Lenny Pappano (born February 14, 1964) is a fantasy sports writer from upstate NY and co-founder of DraftSharks.com, a fantasy football content site based in Rochester, NY.

== Biography ==
Direct Mail Copywriter:
Pappano graduated in 1986 from State University of NY at Cortland with a BA in political science. After a few odd jobs, Pappano was accepted at the National Journalism Center in Washington D.C. in 1992, then began his career as a direct mail copywriter for Eberle Associates the following year.

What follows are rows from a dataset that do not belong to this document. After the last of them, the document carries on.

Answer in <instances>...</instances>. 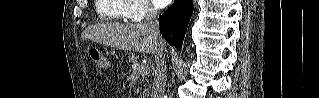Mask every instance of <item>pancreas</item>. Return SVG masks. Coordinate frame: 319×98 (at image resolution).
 I'll return each mask as SVG.
<instances>
[{"mask_svg":"<svg viewBox=\"0 0 319 98\" xmlns=\"http://www.w3.org/2000/svg\"><path fill=\"white\" fill-rule=\"evenodd\" d=\"M137 55L136 54H133V53H129V55H128V57L126 58L129 62H132V63H136V61H137ZM138 65V67H140V68H144L146 71L145 72H143L142 74H137V73H135L133 70H132V74H134V75H146L147 73H148V68H146V66H141L140 64H137Z\"/></svg>","mask_w":319,"mask_h":98,"instance_id":"1","label":"pancreas"}]
</instances>
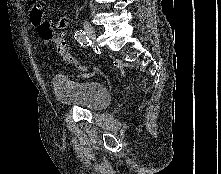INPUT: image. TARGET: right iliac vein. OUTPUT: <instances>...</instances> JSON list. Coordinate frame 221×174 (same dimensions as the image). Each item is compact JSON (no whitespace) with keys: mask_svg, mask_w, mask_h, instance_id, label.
Here are the masks:
<instances>
[{"mask_svg":"<svg viewBox=\"0 0 221 174\" xmlns=\"http://www.w3.org/2000/svg\"><path fill=\"white\" fill-rule=\"evenodd\" d=\"M83 25H84L85 33L95 43L96 33H95L93 26L88 21H84Z\"/></svg>","mask_w":221,"mask_h":174,"instance_id":"63e3f726","label":"right iliac vein"}]
</instances>
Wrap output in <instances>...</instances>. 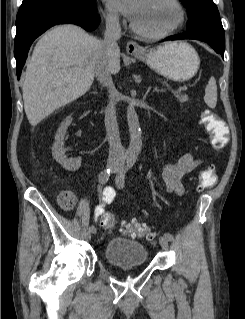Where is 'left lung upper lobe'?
<instances>
[{"label": "left lung upper lobe", "mask_w": 245, "mask_h": 319, "mask_svg": "<svg viewBox=\"0 0 245 319\" xmlns=\"http://www.w3.org/2000/svg\"><path fill=\"white\" fill-rule=\"evenodd\" d=\"M186 7L189 23L186 32L205 33L225 42L220 14L213 0H180Z\"/></svg>", "instance_id": "left-lung-upper-lobe-1"}]
</instances>
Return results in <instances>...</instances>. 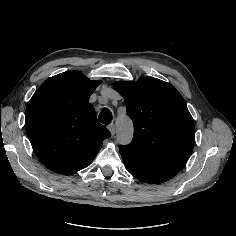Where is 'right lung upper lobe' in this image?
<instances>
[{"label":"right lung upper lobe","mask_w":236,"mask_h":236,"mask_svg":"<svg viewBox=\"0 0 236 236\" xmlns=\"http://www.w3.org/2000/svg\"><path fill=\"white\" fill-rule=\"evenodd\" d=\"M100 81L67 71L43 83L30 99L25 129L33 150L49 170L63 175L87 167L109 130L96 118L89 98Z\"/></svg>","instance_id":"1"}]
</instances>
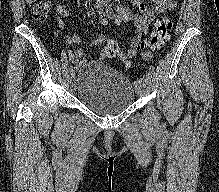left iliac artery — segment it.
I'll return each mask as SVG.
<instances>
[{
  "mask_svg": "<svg viewBox=\"0 0 219 192\" xmlns=\"http://www.w3.org/2000/svg\"><path fill=\"white\" fill-rule=\"evenodd\" d=\"M146 77H147V78H149V79H151V78H152V74H151V72H150V71L146 73Z\"/></svg>",
  "mask_w": 219,
  "mask_h": 192,
  "instance_id": "44dca946",
  "label": "left iliac artery"
}]
</instances>
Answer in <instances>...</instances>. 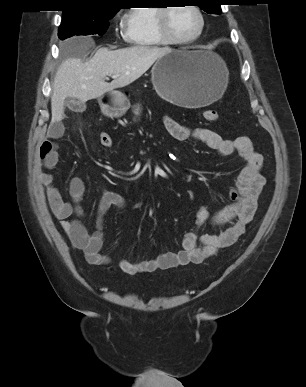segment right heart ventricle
I'll return each instance as SVG.
<instances>
[{"label": "right heart ventricle", "instance_id": "obj_1", "mask_svg": "<svg viewBox=\"0 0 306 387\" xmlns=\"http://www.w3.org/2000/svg\"><path fill=\"white\" fill-rule=\"evenodd\" d=\"M154 6L131 9L124 18V38L132 46L153 48L167 43L157 29V13Z\"/></svg>", "mask_w": 306, "mask_h": 387}]
</instances>
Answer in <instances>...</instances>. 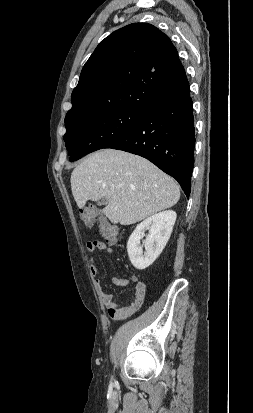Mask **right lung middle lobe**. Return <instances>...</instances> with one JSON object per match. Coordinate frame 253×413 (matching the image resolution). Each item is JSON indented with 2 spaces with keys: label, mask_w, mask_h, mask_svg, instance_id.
Listing matches in <instances>:
<instances>
[{
  "label": "right lung middle lobe",
  "mask_w": 253,
  "mask_h": 413,
  "mask_svg": "<svg viewBox=\"0 0 253 413\" xmlns=\"http://www.w3.org/2000/svg\"><path fill=\"white\" fill-rule=\"evenodd\" d=\"M144 111L115 109L65 124L64 141L70 161H75L119 140L141 121Z\"/></svg>",
  "instance_id": "1"
}]
</instances>
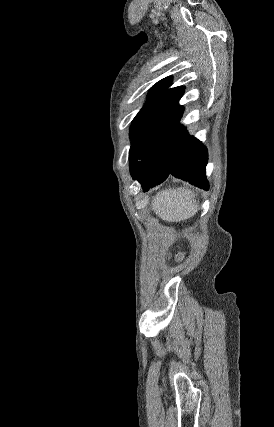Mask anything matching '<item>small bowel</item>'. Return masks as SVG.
Returning a JSON list of instances; mask_svg holds the SVG:
<instances>
[{
  "instance_id": "obj_1",
  "label": "small bowel",
  "mask_w": 274,
  "mask_h": 427,
  "mask_svg": "<svg viewBox=\"0 0 274 427\" xmlns=\"http://www.w3.org/2000/svg\"><path fill=\"white\" fill-rule=\"evenodd\" d=\"M182 250H180V249H177V250H173L172 251V254L174 255V256H180V255H182Z\"/></svg>"
}]
</instances>
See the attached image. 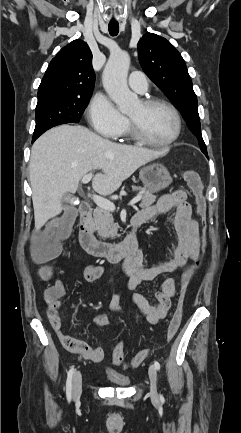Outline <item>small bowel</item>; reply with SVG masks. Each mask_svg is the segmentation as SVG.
I'll return each instance as SVG.
<instances>
[{
	"label": "small bowel",
	"mask_w": 241,
	"mask_h": 433,
	"mask_svg": "<svg viewBox=\"0 0 241 433\" xmlns=\"http://www.w3.org/2000/svg\"><path fill=\"white\" fill-rule=\"evenodd\" d=\"M170 212H174V227L178 236V243L172 251L171 258L151 266L146 265L141 252L128 259L125 264L127 280L110 302V308L113 311L120 312L125 309V306L121 303L124 291L136 289L145 283L153 281L160 275L182 268L189 261L199 260L201 250L199 225L192 217L191 206L187 201V194L184 190H175L162 196L156 204L144 208L136 215L143 216L147 221ZM103 273L104 267L97 264H89L84 269V277L88 282L96 281ZM49 289L55 290L56 296L47 298V317L64 348L81 359L101 362L104 358V351L101 347L89 345L65 334L62 330L58 309L61 306L60 299L66 296L64 284L61 281H56ZM174 295L175 282L172 278L166 277L162 281L160 288L155 290L153 299L142 293H137L131 298L128 307L140 309L146 315L148 322L155 325L167 316ZM108 324L109 318L106 314H98L92 319V325L97 329Z\"/></svg>",
	"instance_id": "obj_1"
}]
</instances>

Pappano worked for a number of clients including Chinese human rights activist Harry Wu, head of the Laogai Research Foundation. Before ending his career at Eberle in 2000, Pappano wrote copy for the largest prison ministry in the world – Prison Fellowship.

==Transition to Fantasy Sports Writer==
In 1999, Pappano and Michael Hiban launched the Draftsharks.com website in June 1999. The site offered the first online “value based drafting” tool, as well as the industry's first free daily fantasy football email updates. The Wall Street Journal recognized the free email updates in 2009.

"We admire Draft Sharks' tenacity and found its newsy and gossipy email updates useful and entertaining.”

One year later, Mashable dubbed Draft Sharks as one of the 10 best fantasy football sites on the web.

==First High Stakes Fantasy Sports Live Event==
In 2002, Pappano and Emil Kadlec co-founded the first ever high-stakes fantasy sports event, the World Championship of Fantasy Football (WCOFF). The WCOFF drew thousands of participants to live locations in Las Vegas, Nevada, Atlantic City, New Jersey, and Orlando, Florida every year from 2002 to 2009. The event won several awards from the Fantasy Sports Trade Association in 2006. Pappano and Kadlec sold the event in 2007 to an investment group (Gridiron Fantasy Sports LLC), who eventually filed for bankruptcy in 2011.

== Fantasy Sports Writers Association ==
Pappano was a founding board member of the Fantasy Sports Writers Association (FSWA) in 2004. He won an FSWA award in 2005 for “Best Online Article” and is still an active board member.